Source material:
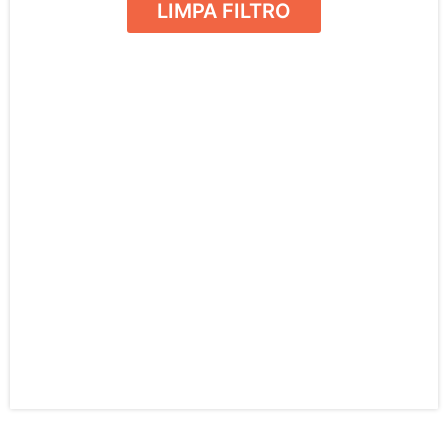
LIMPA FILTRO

* * *

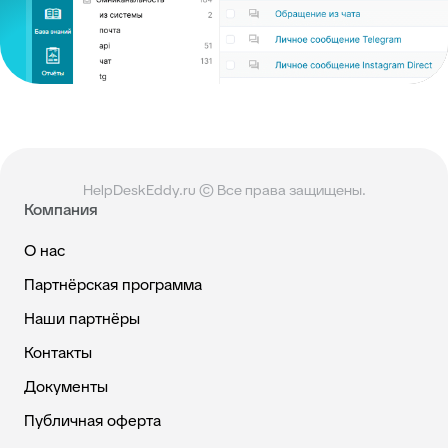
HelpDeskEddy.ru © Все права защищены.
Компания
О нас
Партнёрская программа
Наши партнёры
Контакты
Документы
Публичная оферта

Task directions: Copy, exactly and only, the lines above that begin with the one containing "HelpDeskEddy.ru © Все права защищены." and finish with the one containing "Публичная оферта".

Task response:
HelpDeskEddy.ru © Все права защищены.
Компания
О нас
Партнёрская программа
Наши партнёры
Контакты
Документы
Публичная оферта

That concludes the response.